154 I can see no persuasive argument that would have rendered the
proposed coincidence evidence inadmissible, except, of course, for the
possible operation of section 101, or of section 137 of the Evidence
Act; - (and perhaps sections 135 and 136, although I would myself have
thought that those sections were, as a practical matter, academic in a
case of the0 present kind).
155 For the foregoing reasons, I would not be persuaded that, absent
binding authority to the contrary, there was any miscarriage by reason
of the joint trial of all five counts in the indictment. There is, as
it happens, authority which seems to me to support the foregoing
reasoning.
156 It is convenient to begin that canvass by referring back to part
of the contents of paragraph 12, previously herein quoted, of the
judgment of the English Court of Appeal in Cannings. The judgment of a
differently constituted Bench of the Court of Appeal which dealt with
the interlocutory application of which paragraph 12 speaks, was made
available to this Court. That judgment takes as its starting point the
decision, earlier herein mentioned, of Makin. There follows a detailed
and helpful canvass of subsequent English authority. The conclusion
reached upon the basis of that canvass is put as follows in paragraph
31 of the judgment:
“In our judgment, it would be, in the words used in the authorities,
‘an affront to common sense’ if the evidence in relation to the deaths
and ALTEs of each of these children was not admissible in relation to
the deaths referred to in the indictment. As we have said, we do not
accept that it is a necessary prerequisite to the admission of such
evidence that, when viewed in isolation in relation to each child, it
gives rise to a prima facie case. Whether or not there is, in relation
to either count in the indictment, a prima facie case, is a matter, of
course, determinable at the close of the prosecution case at trial.

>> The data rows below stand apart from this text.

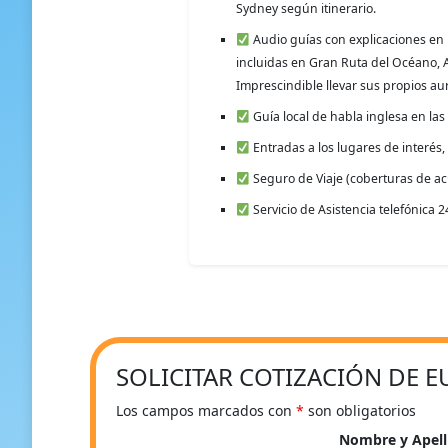
Sydney según itinerario.
Audio guías con explicaciones en h
incluidas en Gran Ruta del Océano, A
Imprescindible llevar sus propios aur
Guía local de habla inglesa en las
Entradas a los lugares de interés, 
Seguro de Viaje (coberturas de a
Servicio de Asistencia telefónica 
SOLICITAR COTIZACIÓN DE E
Los campos marcados con
*
son obligatorios
Nombre y Apel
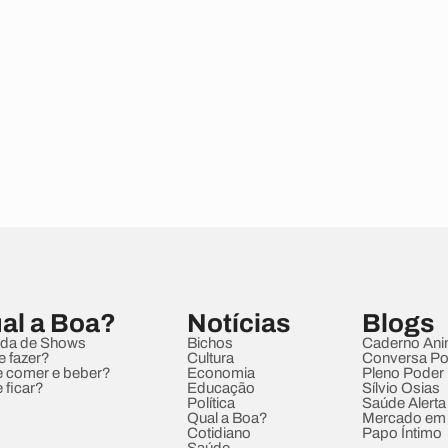
al a Boa?
Notícias
Blogs
da de Shows
Bichos
Caderno Ani
e fazer?
Cultura
Conversa Pol
 comer e beber?
Economia
Pleno Poder
 ficar?
Educação
Sílvio Osias
Política
Saúde Alerta
Qual a Boa?
Mercado em
Cotidiano
Papo Íntimo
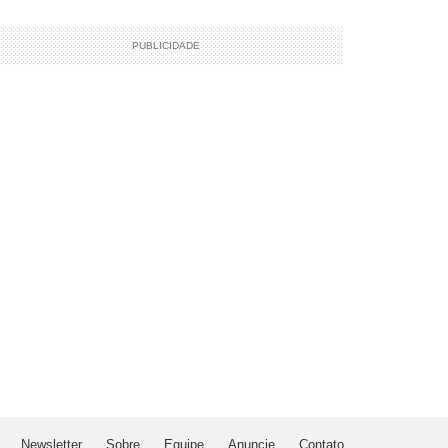
PUBLICIDADE
Newsletter
Sobre
Equipe
Anuncie
Contato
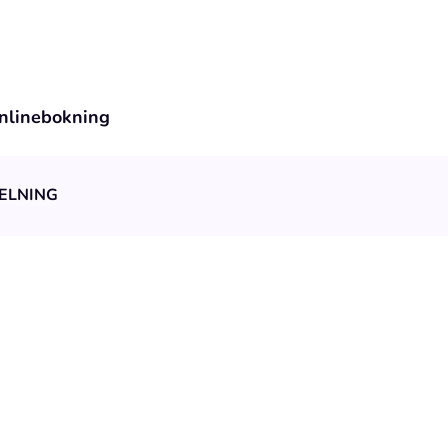
nlinebokning
ELNING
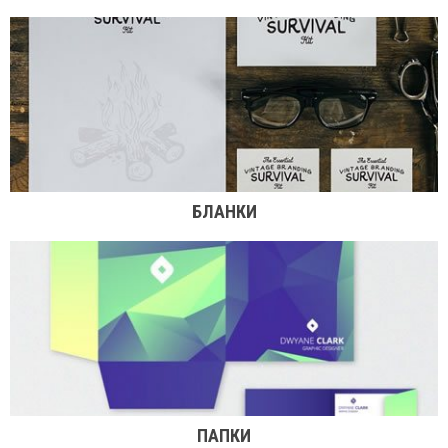
БЛАНКИ
ПАПКИ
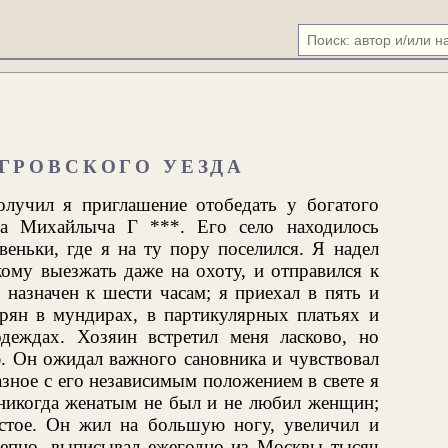
ГРОВСКОГО УЕЗДА
лучил я приглашение отобедать у богатого
ра Михайлыча Г ***. Его село находилось
веньки, где я на ту пору поселился. Я надел
кому выезжать даже на охоту, и отправился к
назначен к шести часам; я приехал в пять и
орян в мундирах, в партикулярных платьях и
деждах. Хозяин встретил меня ласково, но
. Он ожидал важного сановника и чувствовал
азное с его независимым положением в свете я
никогда женатым не был и не любил женщин;
стое. Он жил на большую ногу, увеличил и
лепно, выписывал ежегодно из Москвы тысяч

But, in our judgment, when fairness to the prosecution, as well as
fairness to the defence, are considered, there is nothing either wrong
in law or unfair in the evidence in relation to each of these children
being admitted, in relation to the death of the others. It follows
that, in our judgment, the judge was correct to rule in relation to
admissibility as she did and to rule that severance was
inappropriate.”
157 Of the authorities which are canvassed by that interlocutory
judgment of the Court of Appeal there is one, Director of Public
Prosecutions v P [1991] 2 AC 447, in which the Lord Chancellor, Lord
Mackay of Clashfern, states a number of propositions which are, I
think, helpful to the present discussion.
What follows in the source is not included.